-- Opening Marker --
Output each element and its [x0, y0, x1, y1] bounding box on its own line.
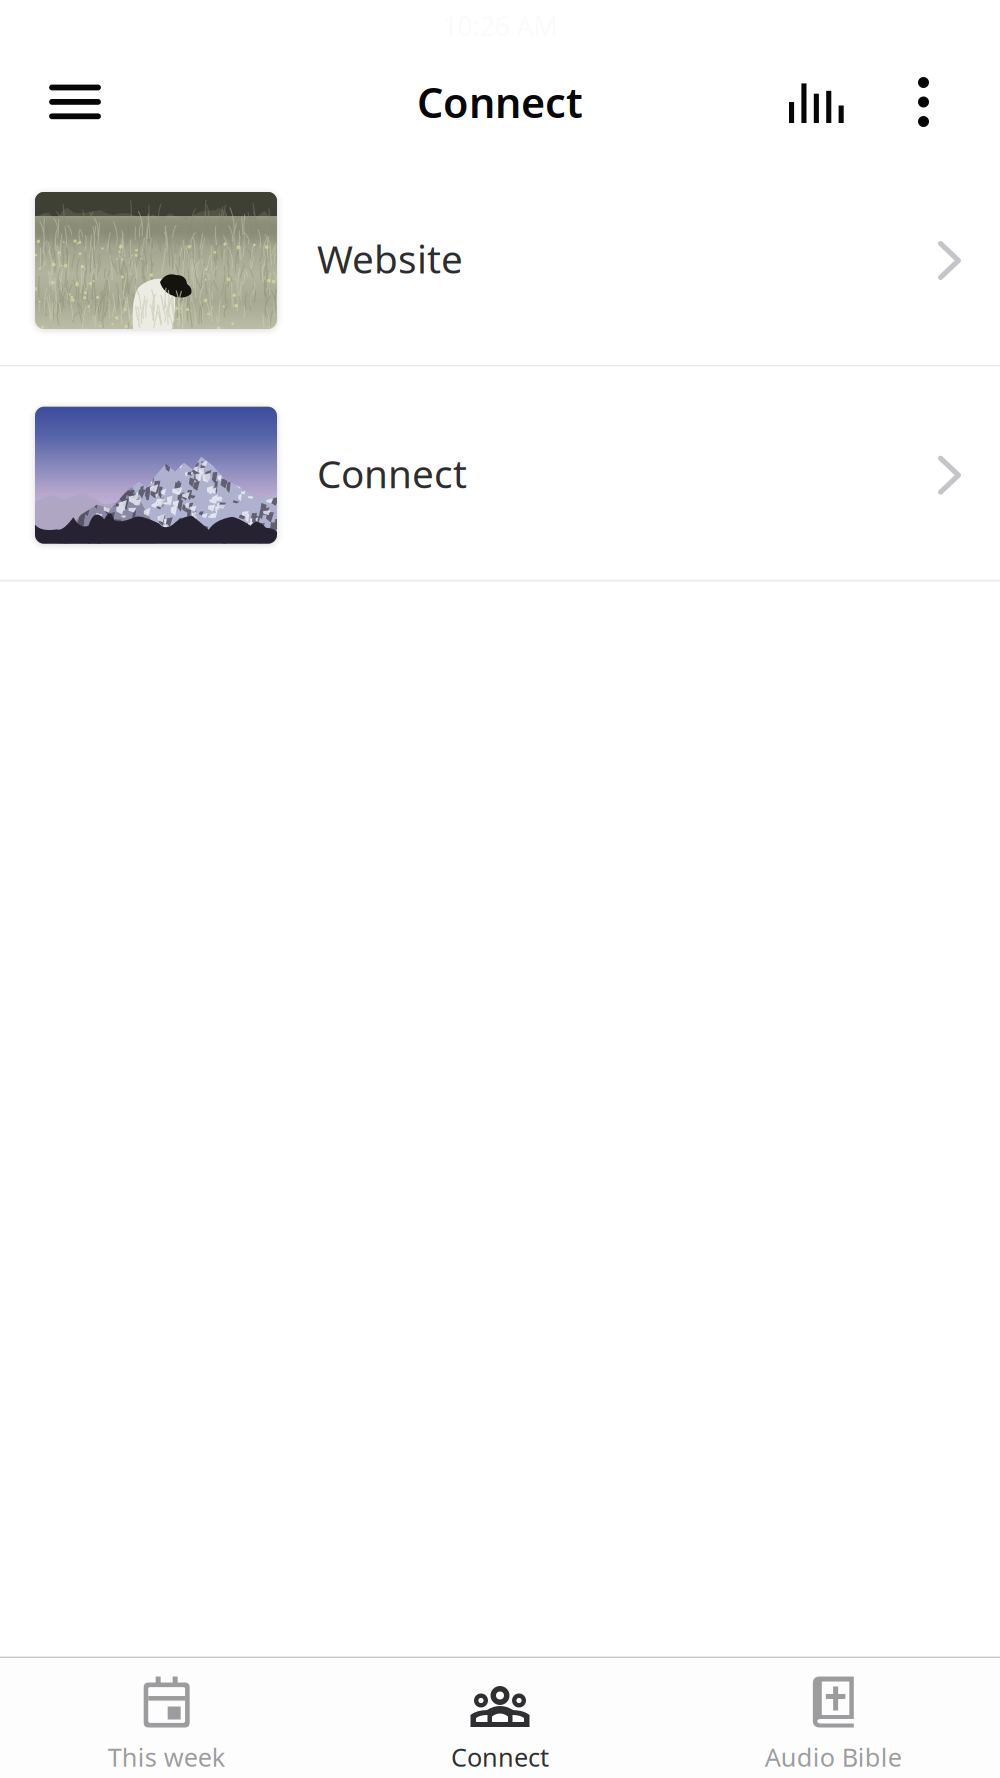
button[interactable]: Connect: [333, 1658, 667, 1778]
staticText: Website: [317, 233, 463, 284]
staticText: Connect: [417, 75, 583, 130]
button[interactable]: Menu: [0, 52, 125, 152]
button[interactable]: Audio Bible: [667, 1658, 1000, 1778]
button[interactable]: Website: [0, 152, 1000, 365]
button[interactable]: Connect: [0, 367, 1000, 580]
button[interactable]: Now playing: [768, 52, 880, 152]
staticText: This week: [108, 1740, 226, 1774]
button[interactable]: This week: [0, 1658, 333, 1778]
staticText: Audio Bible: [765, 1740, 902, 1774]
button[interactable]: More options: [880, 52, 1000, 152]
staticText: Connect: [317, 448, 467, 499]
staticText: Connect: [451, 1740, 549, 1774]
-- Closing Marker --
### Required action:
Every line above must be printed again exactly, pictures excluded.

### Task output:
Output each element and its [x0, y0, x1, y1] bounding box on its own line.
button[interactable]: Connect: [333, 1658, 667, 1778]
staticText: Website: [317, 233, 463, 284]
staticText: Connect: [417, 75, 583, 130]
button[interactable]: Menu: [0, 52, 125, 152]
button[interactable]: Audio Bible: [667, 1658, 1000, 1778]
button[interactable]: Website: [0, 152, 1000, 365]
button[interactable]: Connect: [0, 367, 1000, 580]
button[interactable]: Now playing: [768, 52, 880, 152]
staticText: This week: [108, 1740, 226, 1774]
button[interactable]: This week: [0, 1658, 333, 1778]
staticText: Audio Bible: [765, 1740, 902, 1774]
button[interactable]: More options: [880, 52, 1000, 152]
staticText: Connect: [317, 448, 467, 499]
staticText: Connect: [451, 1740, 549, 1774]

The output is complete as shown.